(Transcribed page contents)
* * *

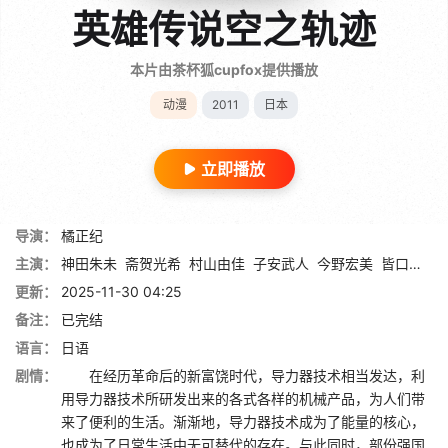
英雄传说空之轨迹
本片由茶杯狐cupfox提供播放
动漫
2011
日本
立即播放
导演：
橘正纪
主演：
神田朱未
斋贺光希
村山由佳
子安武人
今野宏美
皆口裕子
更新：
2025-11-30 04:25
备注：
已完结
语言：
日语
剧情：
在经历革命后的新富饶时代，导力器技术相当发达，利
用导力器技术所研发出来的各式各样的机械产品，为人们带
来了便利的生活。渐渐地，导力器技术成为了能量的核心，
也成为了日常生活中无可替代的存在。与此同时，部份强国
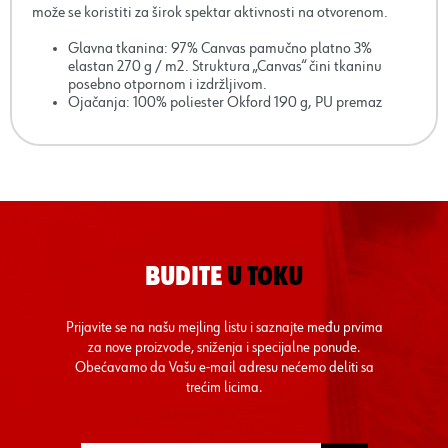
može se koristiti za širok spektar aktivnosti na otvorenom.
Glavna tkanina: 97% Canvas pamučno platno 3%
elastan 270 g / m2. Struktura „Canvas“ čini tkaninu
posebno otpornom i izdržljivom.
Ojačanja: 100% poliester Okford 190 g, PU premaz
BUDITE
U TOKU
Prijavite se na našu mejling listu i saznajte među prvima
za nove proizvode, sniženja i specijalne ponude.
Obećavamo da Vašu e-mail adresu nećemo deliti sa
trećim licima.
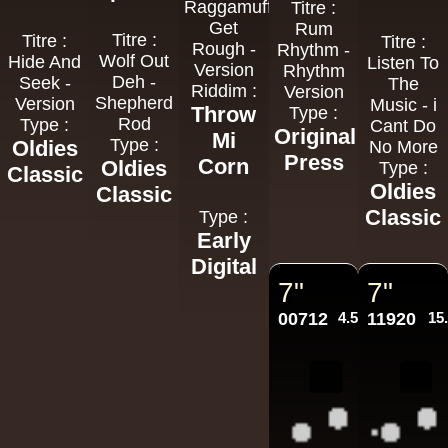
Raggamuffin
Titre :
Get
Rum
Titre :
Titre :
Titre :
Rough -
Rhythm -
Wolf Out
Hide And
Listen To
Version
Rhythm
Deh -
Seek -
The
Riddim :
Version
Shepherd
Version
Music - i
Throw
Type :
Rod
Type :
Cant Do
Original
Mi
Type :
Oldies
No More
Press
Corn
Oldies
Type :
Classic
Oldies
Classic
Classic
Type :
Early
Digital
7"
7"
00712
4.50€
11920
15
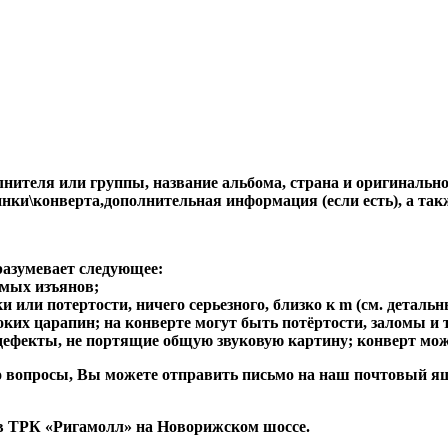
ителя или группы, название альбома, страна и оригинальност
стинки\конверта,дополнительная информация (если есть), 
разумевает следующее:
имых изъянов;
 или потертости, ничего серьезного, близко к m (см. детальн
боких царапин; на конверте могут быть потёртости, заломы и т
 дефекты, не портящие общую звуковую картину; конверт мож
либо вопросы, Вы можете отправить письмо на наш почтовы
в ТРК «Ригамолл» на Новорижском шоссе.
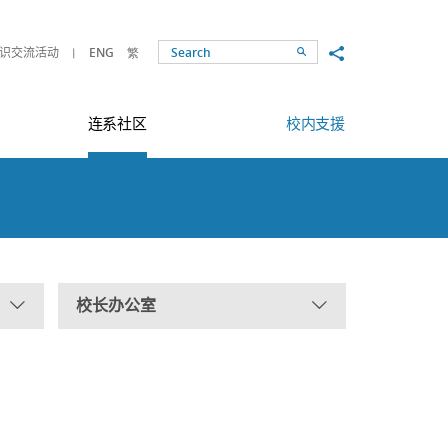
Share to
识交流活动
ENG
繁
Search
连系社区
校内支援
校长办公室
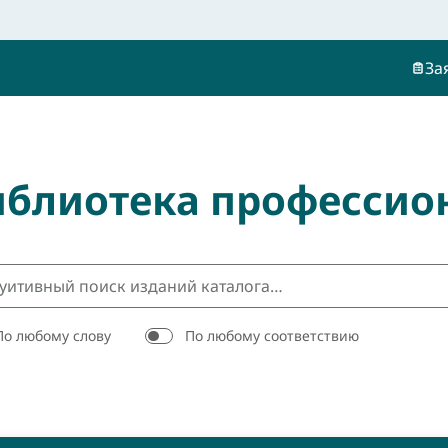
За
иблиотека профессио
По любому слову
По любому соответствию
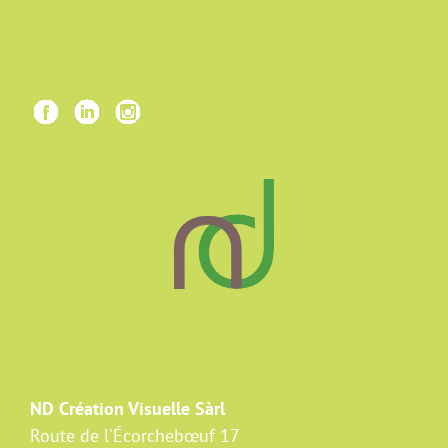
ND Création Visuelle Sàrl
Route de l'Écorchebœuf 17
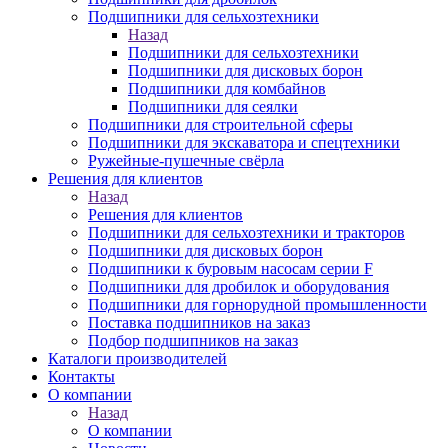
Подшипники для сельхозтехники
Назад
Подшипники для сельхозтехники
Подшипники для дисковых борон
Подшипники для комбайнов
Подшипники для сеялки
Подшипники для строительной сферы
Подшипники для экскаватора и спецтехники
Ружейные-пушечные свёрла
Решения для клиентов
Назад
Решения для клиентов
Подшипники для сельхозтехники и тракторов
Подшипники для дисковых борон
Подшипники к буровым насосам серии F
Подшипники для дробилок и оборудования
Подшипники для горнорудной промышленности
Поставка подшипников на заказ
Подбор подшипников на заказ
Каталоги производителей
Контакты
О компании
Назад
О компании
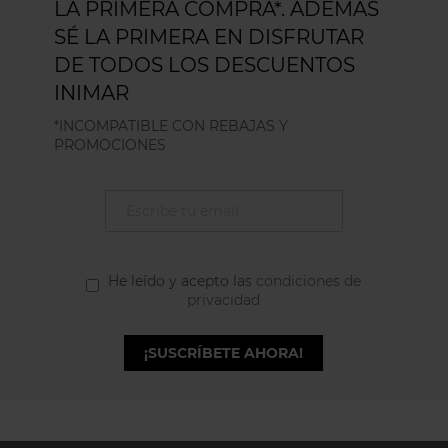
LA PRIMERA COMPRA*. ADEMÁS
SÉ LA PRIMERA EN DISFRUTAR
DE TODOS LOS DESCUENTOS
INIMAR
*INCOMPATIBLE CON REBAJAS Y
PROMOCIONES
He leído y acepto las
condiciones de
privacidad
¡SUSCRÍBETE AHORA!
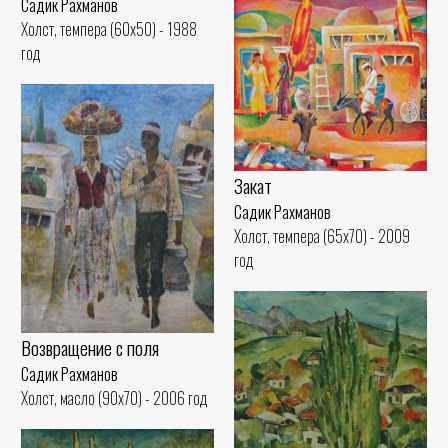
Садик Рахманов
Холст, темпера (60x50) - 1988
год
Закат
Садик Рахманов
Холст, темпера (65x70) - 2009
год
Возвращение с поля
Садик Рахманов
Холст, масло (90x70) - 2006 год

* * *

*Exercise prompt*:
Find every line in the records above that contains the word "Подшипники", and copy each one.

*Task answer*:
Подшипники для сельхозтехники
Подшипники для сельхозтехники
Подшипники для дисковых борон
Подшипники для комбайнов
Подшипники для сеялки
Подшипники для строительной сферы
Подшипники для экскаватора и спецтехники
Подшипники для сельхозтехники и тракторов
Подшипники для дисковых борон
Подшипники к буровым насосам серии F
Подшипники для дробилок и оборудования
Подшипники для горнорудной промышленности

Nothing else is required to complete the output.